AI drama leads Market higher, and debt-ceiling drama may be ending. Is it time to sell the news?
Markets were fueled this week by the new AI craze, mostly led by Nvidia, (see below) taking the NASDAQ up 3.53% this week. The other parts of the market, however, did not fare too well. The Dow Jones was actually down 1%, and the Russell 2000 and S&P 500 were basically flat on the week.
The overall breadth of the market remains lackluster, with only 40.60% of all names trading above their 50-day moving average. The disparity among the indices continues to widen rather than consolidate, which is always a red flag for me.
When more names are going down than up, but the market remains higher, that is not sustainable. Another thing to keep a close eye on is the VIX, which has recently consolidated and managed to put in a higher low (see below), which is another warning sign.
Most of all the recent gains in the markets can be attributed to the AI craze that has swept over investors and tech companies alike. Many readers can remember a similar time in the year 2000 when any name with a “.com” attached to the end of its name simply ran higher.
That did not end well in March of 2000, and eventually it won’t either for the microcosm of AI names in NASDAQ today. Although I can not predict when corrective action will happen, what I can do is show you the warning signs.
the NASDAQ put in a “blow off top” on Friday, which usually indicates potential exhaustion. This doesn’t mean we can’t go higher from here, but it does mean we need to be cautious.
Watching a stock or index trend up is much like watching a marathon. At the end of the race is when the last push always looks the most obvious near the finish line (see below). This is when last minute buyers jump in that fear they are missing out, as well as short-sellers getting demolished and forced to cover their positions.
After this occurs there are simply no more buyers left to support prices and we are left with corrective action.
So here is my game plan for the week: I’ll get some popcorn ready and perhaps scalp the Nasdaq on the way down if we see corrective action until it puts in a reasonable bull pullback. I can easily do this with QQQ puts intraday and perhaps leave some overnight if a selloff looks persistent enough.

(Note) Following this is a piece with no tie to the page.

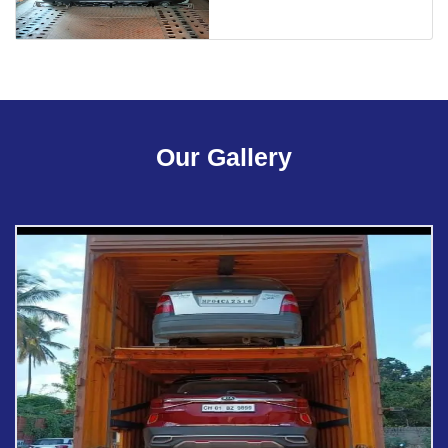
Our Gallery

This will also provide me with a good hedge against my long swing trades I currently hold and are vulnerable to corrective action.
Once the pullback ends and I see some confirmation, I plan on BUYING tech names as I am still overall bullish. In the meantime, I am looking at sideways strategies in sideways sectors like financials and industrials to even out my “basket”.
Butterflies trade still work pretty well, and I’ll be looking for names like JPM to move range bound as they have been. (see below).
Bottom line is if you want to chase AI and the Nasdaq, you can, but things are beginning to deteriorate so be careful. I’ll be looking at consumer names as an alternative on the long side, as that sector has shown decent relative strength.
I will express myself in the options market with caution, however utilizing mostly vertical spread strategies for now to allow me to sit through any upcoming volatility both AI and Washington look to provide this week.